Let’s look at this table below which highlights the performance of the 11 S&P sectors (data obtained from their respective SPDR Select Exchange Traded Funds), 20-day sliding correlation of sector movement with the 10-year US Treasury yield. and the respective sectors’ 12-month forward P / E ratios.

Source: TradingView as of October 5, 2021, FactSet P / E ratios as of October 1, 2021 (click to enlarge the graph)

Potential winner

Energy sector recorded the highest one-month yield of 13.20% along with a significant positive 20-day correlation coefficient of 0.90 with the 10-year US Treasury yield, suggesting that the SPDR Select Energy Sector ETF tends to see a similar directional movement with the 10-year US Treasury yield. The correlation coefficient is a statistical measure of the strength of the linear relationship between two different variables that ranges from a minimum value of -1 to a maximum value of +1.

Another link to its very positive correlation reading with the 10-year US Treasury yield is via higher oil prices which tend to reinforce inflationary pressures which in turn can be one of the factors that trigger a news. higher yields on longer-term global sovereign bonds observed in the past one month. In addition, a bullish oil market can increase the profit margins of US energy-related companies.
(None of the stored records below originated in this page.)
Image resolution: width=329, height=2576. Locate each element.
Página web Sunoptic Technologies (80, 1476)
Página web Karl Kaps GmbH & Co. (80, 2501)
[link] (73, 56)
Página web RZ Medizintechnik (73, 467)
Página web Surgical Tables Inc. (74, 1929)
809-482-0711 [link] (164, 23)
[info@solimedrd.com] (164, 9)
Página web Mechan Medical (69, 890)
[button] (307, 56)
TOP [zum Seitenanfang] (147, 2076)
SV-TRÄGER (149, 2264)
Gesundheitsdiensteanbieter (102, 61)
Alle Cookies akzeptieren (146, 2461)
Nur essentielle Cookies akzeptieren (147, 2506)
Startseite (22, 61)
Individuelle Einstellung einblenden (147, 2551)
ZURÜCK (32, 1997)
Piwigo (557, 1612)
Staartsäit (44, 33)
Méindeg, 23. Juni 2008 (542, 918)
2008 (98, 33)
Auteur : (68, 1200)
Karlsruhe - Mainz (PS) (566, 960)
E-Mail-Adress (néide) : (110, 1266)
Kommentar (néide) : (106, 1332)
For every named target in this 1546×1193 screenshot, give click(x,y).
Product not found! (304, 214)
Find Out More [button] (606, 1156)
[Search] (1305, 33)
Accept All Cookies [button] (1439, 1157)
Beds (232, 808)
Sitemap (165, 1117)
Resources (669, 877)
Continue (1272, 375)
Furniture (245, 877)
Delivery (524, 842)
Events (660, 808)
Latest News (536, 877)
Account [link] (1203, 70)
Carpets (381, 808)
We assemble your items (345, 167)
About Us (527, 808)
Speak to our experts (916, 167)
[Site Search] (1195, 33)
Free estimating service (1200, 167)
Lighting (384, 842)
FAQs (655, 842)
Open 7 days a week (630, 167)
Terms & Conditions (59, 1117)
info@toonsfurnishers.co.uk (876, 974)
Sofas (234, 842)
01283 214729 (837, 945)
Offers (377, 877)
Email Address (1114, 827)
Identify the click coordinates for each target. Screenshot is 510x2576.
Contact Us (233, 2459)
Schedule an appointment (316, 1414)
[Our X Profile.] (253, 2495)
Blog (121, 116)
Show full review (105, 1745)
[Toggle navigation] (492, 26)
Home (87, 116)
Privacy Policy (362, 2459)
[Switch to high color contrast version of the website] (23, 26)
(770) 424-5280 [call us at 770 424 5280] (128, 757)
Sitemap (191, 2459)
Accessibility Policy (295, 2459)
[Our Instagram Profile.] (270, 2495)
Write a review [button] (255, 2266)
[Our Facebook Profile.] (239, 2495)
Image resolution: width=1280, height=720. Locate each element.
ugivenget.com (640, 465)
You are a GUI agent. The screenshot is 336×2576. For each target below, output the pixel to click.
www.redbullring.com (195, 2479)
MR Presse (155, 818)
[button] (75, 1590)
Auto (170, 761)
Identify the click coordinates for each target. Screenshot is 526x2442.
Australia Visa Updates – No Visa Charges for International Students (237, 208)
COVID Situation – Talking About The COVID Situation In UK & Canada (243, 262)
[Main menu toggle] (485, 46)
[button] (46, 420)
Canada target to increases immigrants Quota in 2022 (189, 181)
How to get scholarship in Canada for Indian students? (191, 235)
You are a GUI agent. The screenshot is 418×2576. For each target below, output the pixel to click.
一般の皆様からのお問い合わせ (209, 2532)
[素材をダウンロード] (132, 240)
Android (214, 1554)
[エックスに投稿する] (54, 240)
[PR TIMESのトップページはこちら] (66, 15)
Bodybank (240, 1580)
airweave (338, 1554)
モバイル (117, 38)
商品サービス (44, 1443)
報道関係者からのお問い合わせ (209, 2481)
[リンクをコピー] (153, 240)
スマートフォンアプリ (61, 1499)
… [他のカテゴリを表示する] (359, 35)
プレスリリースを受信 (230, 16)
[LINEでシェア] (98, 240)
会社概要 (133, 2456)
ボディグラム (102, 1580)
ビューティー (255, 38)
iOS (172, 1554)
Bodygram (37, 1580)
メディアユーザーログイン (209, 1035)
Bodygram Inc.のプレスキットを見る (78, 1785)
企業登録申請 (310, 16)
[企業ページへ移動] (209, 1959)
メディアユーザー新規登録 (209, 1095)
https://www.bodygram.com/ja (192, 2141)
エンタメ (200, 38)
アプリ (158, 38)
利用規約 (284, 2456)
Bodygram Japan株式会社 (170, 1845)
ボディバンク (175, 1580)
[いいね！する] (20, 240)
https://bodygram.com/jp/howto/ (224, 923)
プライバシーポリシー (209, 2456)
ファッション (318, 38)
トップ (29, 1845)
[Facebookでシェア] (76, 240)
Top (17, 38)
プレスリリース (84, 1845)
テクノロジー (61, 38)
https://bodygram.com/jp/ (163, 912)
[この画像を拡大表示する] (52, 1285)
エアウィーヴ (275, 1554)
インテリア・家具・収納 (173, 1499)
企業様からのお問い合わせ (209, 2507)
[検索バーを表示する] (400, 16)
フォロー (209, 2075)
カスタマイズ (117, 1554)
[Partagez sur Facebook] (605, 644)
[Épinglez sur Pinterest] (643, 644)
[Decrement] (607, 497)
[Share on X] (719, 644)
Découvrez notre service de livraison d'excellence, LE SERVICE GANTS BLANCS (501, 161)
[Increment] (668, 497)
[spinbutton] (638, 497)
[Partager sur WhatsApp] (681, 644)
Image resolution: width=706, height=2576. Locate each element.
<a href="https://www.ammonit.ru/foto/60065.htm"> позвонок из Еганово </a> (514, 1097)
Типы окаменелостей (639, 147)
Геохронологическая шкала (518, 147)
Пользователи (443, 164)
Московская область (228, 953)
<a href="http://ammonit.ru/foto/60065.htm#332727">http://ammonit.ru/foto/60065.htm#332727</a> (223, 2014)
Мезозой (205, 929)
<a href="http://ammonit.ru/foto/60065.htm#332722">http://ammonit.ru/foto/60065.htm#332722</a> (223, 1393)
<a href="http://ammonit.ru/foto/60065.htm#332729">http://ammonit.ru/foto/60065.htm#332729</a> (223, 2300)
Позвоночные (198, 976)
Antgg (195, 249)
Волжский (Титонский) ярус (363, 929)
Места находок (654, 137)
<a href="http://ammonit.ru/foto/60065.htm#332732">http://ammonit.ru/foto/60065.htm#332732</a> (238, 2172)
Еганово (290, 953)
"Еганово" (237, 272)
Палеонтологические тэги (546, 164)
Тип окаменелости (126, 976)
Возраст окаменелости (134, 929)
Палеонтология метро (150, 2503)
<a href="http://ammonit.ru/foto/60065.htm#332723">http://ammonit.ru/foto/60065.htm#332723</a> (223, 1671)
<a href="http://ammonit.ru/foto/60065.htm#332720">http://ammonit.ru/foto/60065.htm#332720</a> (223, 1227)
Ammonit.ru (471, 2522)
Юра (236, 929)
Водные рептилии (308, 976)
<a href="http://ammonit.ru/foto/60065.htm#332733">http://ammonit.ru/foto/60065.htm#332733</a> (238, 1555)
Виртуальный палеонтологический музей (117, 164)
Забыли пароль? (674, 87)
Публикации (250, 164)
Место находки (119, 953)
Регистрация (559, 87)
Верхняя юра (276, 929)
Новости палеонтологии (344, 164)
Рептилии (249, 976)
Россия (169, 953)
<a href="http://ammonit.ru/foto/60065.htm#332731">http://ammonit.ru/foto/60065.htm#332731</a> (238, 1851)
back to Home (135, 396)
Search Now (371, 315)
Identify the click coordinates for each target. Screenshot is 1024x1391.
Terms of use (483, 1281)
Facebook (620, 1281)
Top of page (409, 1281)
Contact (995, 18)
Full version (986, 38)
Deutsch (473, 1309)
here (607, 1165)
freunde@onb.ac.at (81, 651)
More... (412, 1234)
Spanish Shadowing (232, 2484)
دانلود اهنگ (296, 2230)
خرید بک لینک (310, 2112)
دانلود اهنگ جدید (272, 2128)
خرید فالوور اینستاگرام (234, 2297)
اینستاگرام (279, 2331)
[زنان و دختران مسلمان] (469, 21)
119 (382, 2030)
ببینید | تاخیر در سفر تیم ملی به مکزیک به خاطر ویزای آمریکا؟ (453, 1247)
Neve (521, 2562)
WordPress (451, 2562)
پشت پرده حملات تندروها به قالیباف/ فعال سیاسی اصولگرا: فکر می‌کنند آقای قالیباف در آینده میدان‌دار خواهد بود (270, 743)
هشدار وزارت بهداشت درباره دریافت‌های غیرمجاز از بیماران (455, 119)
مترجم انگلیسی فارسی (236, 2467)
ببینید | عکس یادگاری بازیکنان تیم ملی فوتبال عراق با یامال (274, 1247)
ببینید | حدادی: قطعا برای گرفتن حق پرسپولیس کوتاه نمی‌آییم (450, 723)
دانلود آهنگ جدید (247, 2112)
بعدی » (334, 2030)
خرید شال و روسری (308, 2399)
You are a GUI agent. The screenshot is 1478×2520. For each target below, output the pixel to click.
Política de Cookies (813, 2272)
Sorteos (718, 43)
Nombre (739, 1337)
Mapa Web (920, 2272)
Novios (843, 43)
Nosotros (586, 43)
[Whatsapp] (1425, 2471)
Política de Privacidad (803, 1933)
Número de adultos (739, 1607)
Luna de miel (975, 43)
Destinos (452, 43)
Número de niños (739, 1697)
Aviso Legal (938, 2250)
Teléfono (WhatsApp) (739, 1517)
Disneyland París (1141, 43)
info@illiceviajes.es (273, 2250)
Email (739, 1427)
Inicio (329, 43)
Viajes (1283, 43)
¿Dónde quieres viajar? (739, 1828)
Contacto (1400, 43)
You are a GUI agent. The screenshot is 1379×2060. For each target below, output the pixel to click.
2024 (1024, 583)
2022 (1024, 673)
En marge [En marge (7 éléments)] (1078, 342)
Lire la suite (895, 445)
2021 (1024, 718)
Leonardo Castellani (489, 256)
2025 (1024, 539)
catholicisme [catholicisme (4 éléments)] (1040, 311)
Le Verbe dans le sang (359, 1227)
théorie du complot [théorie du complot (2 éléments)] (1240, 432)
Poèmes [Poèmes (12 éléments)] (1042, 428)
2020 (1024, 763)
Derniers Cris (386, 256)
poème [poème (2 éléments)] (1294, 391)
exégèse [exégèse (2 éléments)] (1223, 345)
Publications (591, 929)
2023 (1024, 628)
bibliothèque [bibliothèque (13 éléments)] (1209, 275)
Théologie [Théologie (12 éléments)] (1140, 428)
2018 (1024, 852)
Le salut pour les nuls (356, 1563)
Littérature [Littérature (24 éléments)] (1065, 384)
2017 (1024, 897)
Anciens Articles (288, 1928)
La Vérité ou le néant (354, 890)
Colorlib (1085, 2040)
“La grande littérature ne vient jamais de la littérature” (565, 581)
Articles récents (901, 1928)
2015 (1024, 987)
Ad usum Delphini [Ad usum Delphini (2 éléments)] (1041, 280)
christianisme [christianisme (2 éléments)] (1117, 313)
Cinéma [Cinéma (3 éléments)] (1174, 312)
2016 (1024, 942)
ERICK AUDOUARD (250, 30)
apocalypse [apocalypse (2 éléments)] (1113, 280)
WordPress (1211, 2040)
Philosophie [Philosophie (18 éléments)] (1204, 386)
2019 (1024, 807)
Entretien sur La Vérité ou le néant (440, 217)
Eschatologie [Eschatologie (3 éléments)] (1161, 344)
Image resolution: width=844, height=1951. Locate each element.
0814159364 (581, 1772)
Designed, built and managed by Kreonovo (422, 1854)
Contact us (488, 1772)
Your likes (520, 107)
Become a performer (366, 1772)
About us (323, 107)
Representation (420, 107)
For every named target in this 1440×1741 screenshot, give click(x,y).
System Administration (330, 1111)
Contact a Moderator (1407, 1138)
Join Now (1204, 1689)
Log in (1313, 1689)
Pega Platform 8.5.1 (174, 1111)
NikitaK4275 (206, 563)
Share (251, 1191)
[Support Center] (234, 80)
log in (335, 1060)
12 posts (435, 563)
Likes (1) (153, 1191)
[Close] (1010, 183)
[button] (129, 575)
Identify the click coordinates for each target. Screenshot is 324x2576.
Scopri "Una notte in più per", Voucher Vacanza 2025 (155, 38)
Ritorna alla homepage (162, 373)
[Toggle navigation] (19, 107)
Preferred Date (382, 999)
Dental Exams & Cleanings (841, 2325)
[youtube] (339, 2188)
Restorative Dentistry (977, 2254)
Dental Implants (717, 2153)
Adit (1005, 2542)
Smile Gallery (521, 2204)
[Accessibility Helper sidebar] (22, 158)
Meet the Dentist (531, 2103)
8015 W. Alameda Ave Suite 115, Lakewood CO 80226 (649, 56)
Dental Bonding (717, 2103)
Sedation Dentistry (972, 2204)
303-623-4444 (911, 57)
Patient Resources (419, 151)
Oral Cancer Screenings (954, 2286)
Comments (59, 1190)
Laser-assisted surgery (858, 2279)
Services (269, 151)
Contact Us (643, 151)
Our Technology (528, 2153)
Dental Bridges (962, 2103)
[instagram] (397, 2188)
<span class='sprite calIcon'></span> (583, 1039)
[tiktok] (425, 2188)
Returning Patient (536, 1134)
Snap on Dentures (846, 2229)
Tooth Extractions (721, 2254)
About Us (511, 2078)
In addition, the 12-month forward P / E ratio of the energy sector is relatively less expensive in terms of valuation compared to the 12-month forward P / E ratio of the benchmark S&P 500 and is trading at a discount of -32.84%, the lowest among the 11 sectors. . The five main stocks making up the SPDR Select Energy Sector ETF in terms of weighting are Exxon Mobil, Chevron, Schlumberger, ConocoPhillips and EOG Resources.

Potential losers

Information Technology Sector is vulnerable in an environment of rising longer-term US Treasury yields due to higher valuation risk. Its 12-month forward P / E ratio trades at a + 24.88% premium over the S&P 500’s 12-month forward P / E ratio and is the second highest among the 11 sectors.

In addition, a further potential rise in the 10-year U.S. Treasury yield implies an increase in long-term interest rates which may hamper larger-scale share buyback programs due to the higher funding costs to initiate. such programs. The information technology sector recorded the highest amount of second-quarter share buybacks among the 11 sectors, with a value of $ 62.8 billion.

Besides, SPDR Select Information Technology Sector ETF’s The 20-day correlation coefficient stands at a significant level of -0.70 with the 10-year US Treasury yield, indicating that a further increase in the movement of the 10-year US Treasury yield should lead to a further increase in the movement of the 10-year US Treasury yield. fall in the share price of SPDR Select Information Technology Sector ETF. The top five stocks of the SPDR Select Information Technology Sector ETF in terms of weighting are Apple, Microsoft, NVIDIA, Visa and Mastercard.

Real estate sector has a significant concentration in REITs which tend to be under downward pressure in the short to medium term in a rising interest rate environment. REITs distribute a constant stream of periodic dividend payments to investors and are considered to compete for capital flows with similar constant periodic payments of “risk-free” coupons from bonds or US Treasury notes.

Thus, a bullish 10-year US Treasury yield coupled with a lackluster economic growth environment is likely to increase the opportunity costs of investing in REITS versus less risky Treasuries, which in turn will lead to a potential revaluation. of REITS stock prices at the downside.

The above-mentioned inverse relationship between REIT stock prices and Treasury bill yields can be supported by data where the recent 20-day correlation coefficient of SPDR Select Real Estate ETF with the 10-year US Treasury yield is at a significant level of -0.91, the highest among the 11 sectors. The five main stocks making up the SPDR Select Real Estate ETF in terms of weighting are American Tower Corp REIT, FPI Prologis Inc, Crown Castle Intl Corp REIT, FPI Public Storage and Simon Property Group Inc REIT.